However, an order granting judgment notwithstanding the verdict on some but not all of the issues in the case may be appealable, depending on the nature of the order. (Beavers v. Allstate Ins. Co. (1990) 225 Cal.App.3d 310, 330 (Beavers).) Where the court partially grants a JNOV motion that only changes, but otherwise upholds, the verdict, "the judgment, as modified by the partial judgment notwithstanding the verdict, is immediately appealable." (Ibid.)

Here, the court's May 13, 2016 order partially granting defendants' JNOV motion affects only the jury's award of punitive damages, while leaving intact the rest of the jury's verdict. Thus, Swendrak may appeal from the court's May 13, 2016 order to the extent it grants in part defendants' JNOV motion.

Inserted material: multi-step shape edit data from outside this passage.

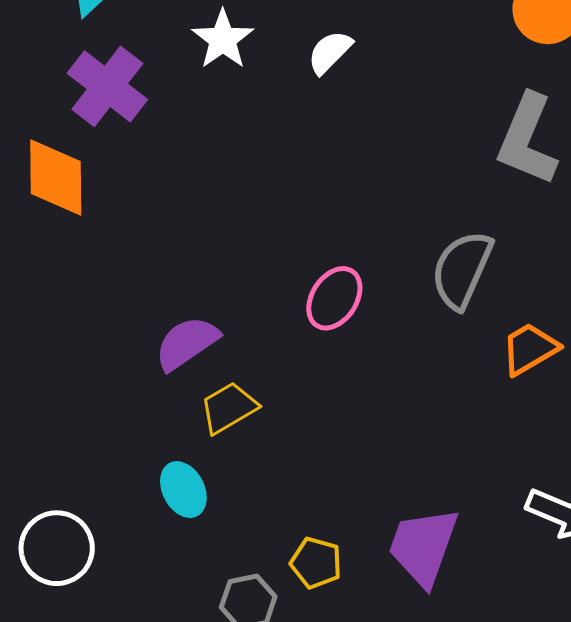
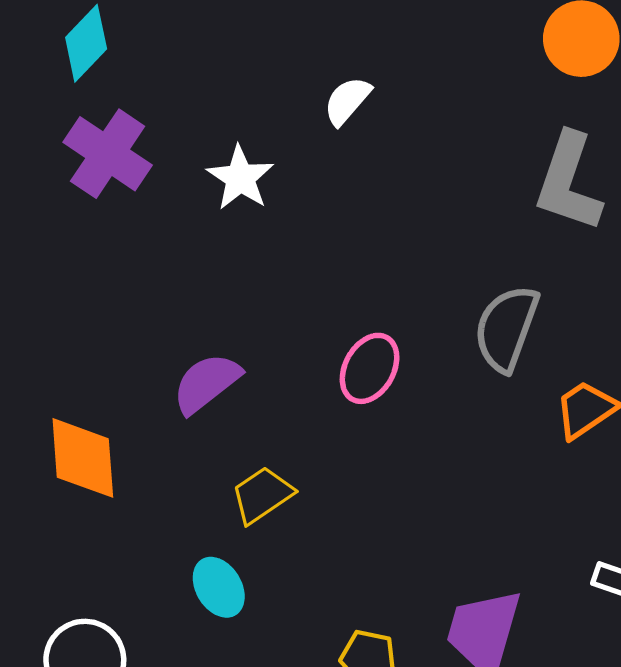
white star: (223, 39) -> (240, 178), moved
orange diamond: (56, 178) -> (83, 458), moved
purple semicircle: (187, 343) -> (206, 383), moved

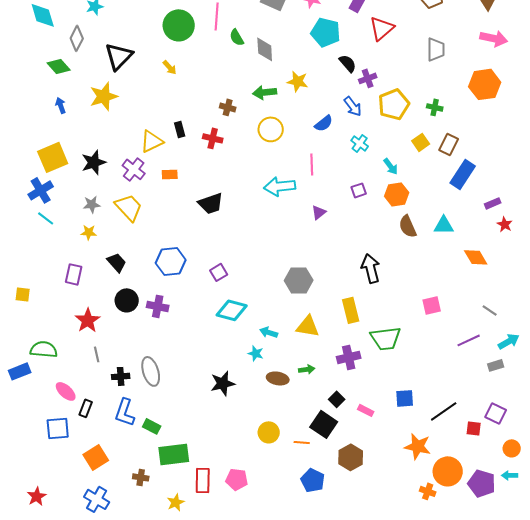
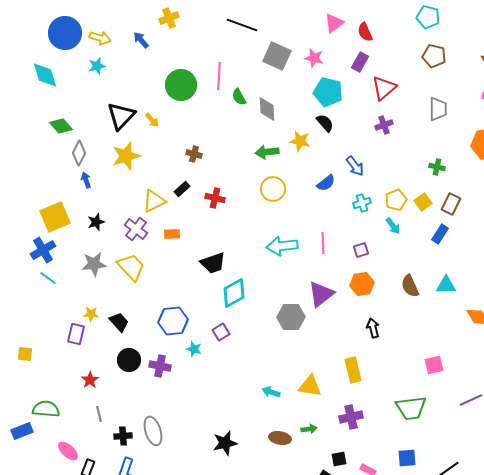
gray diamond: (77, 38) -> (79, 153), moved
black semicircle: (348, 63) -> (325, 123), moved
yellow arrow: (170, 67) -> (152, 120), moved
purple cross: (368, 78) -> (384, 125), moved
yellow star: (104, 96) -> (126, 156), moved
yellow pentagon: (394, 104) -> (396, 200), moved, size x0.7
blue arrow: (61, 105) -> (86, 180), moved
brown cross: (228, 107) -> (194, 154), moved
black rectangle: (180, 129) -> (182, 189), turned 63
cyan cross: (360, 143) -> (362, 203), turned 36
black star: (94, 162) -> (96, 222), size x0.7
pink line: (312, 164) -> (323, 243), moved
blue rectangle: (463, 174) -> (440, 234), moved, size x0.7
orange hexagon: (397, 194) -> (362, 284), moved
gray star: (92, 204) -> (94, 264), size x1.4
purple triangle: (319, 212) -> (321, 294), moved, size x1.8
yellow star: (89, 232) -> (91, 314), moved
black arrow: (371, 268) -> (373, 328), size x0.7
gray hexagon: (299, 280) -> (291, 317), moved
cyan diamond: (232, 310) -> (234, 293), moved, turned -44
red star: (88, 320) -> (90, 380), size x0.7
green trapezoid: (386, 338) -> (411, 408), moved
cyan star: (256, 353) -> (194, 349), moved
black square: (337, 399) -> (339, 459), turned 35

1.2. Standards governing a motion for judgment notwithstanding the verdict

A motion for judgment notwithstanding the verdict functions as a demurrer to the evidence. (Moore v. City & County of San Francisco (1970) 5 Cal.App.3d 728, 734.) That is, the motion tests the legal sufficiency of the evidence supporting the verdict. (Beavers, supra, 225 Cal.App.3d at p. 328, fn. 6.) For purposes of the motion, all evidence supporting the verdict is presumed true, and the trial court must determine whether that evidence establishes facts that constitute a prima facie case. (See Fountain Valley Chateau Blanc Homeowner's Assn. v. Department of Veterans Affairs (1998) 67 Cal.App.4th 743, 750 (Fountain Valley).)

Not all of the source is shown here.